*** Opening Records supplied ***
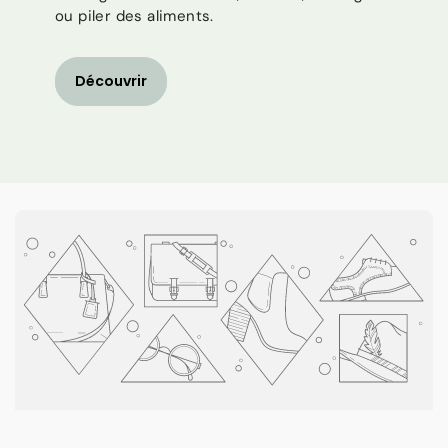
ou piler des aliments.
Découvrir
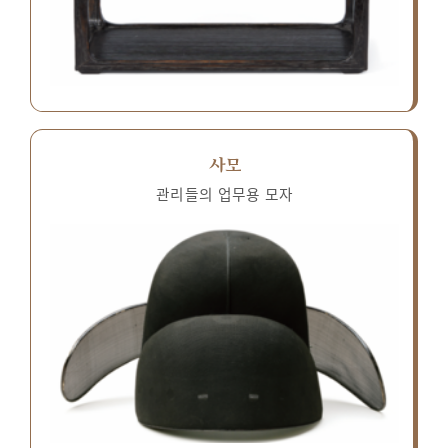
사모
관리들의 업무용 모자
*** Closing Records supplied ***
*** Opening Records supplied ***
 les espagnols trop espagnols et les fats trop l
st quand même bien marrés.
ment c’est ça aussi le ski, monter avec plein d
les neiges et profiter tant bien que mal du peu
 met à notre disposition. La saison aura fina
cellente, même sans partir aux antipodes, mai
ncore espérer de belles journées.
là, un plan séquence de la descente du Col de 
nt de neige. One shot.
*** Closing Records supplied ***
What to do:
Go through the material above, find each line with the string "même", and copy it.

Finished exercise:
st quand même bien marrés.
cellente, même sans partir aux antipodes, mai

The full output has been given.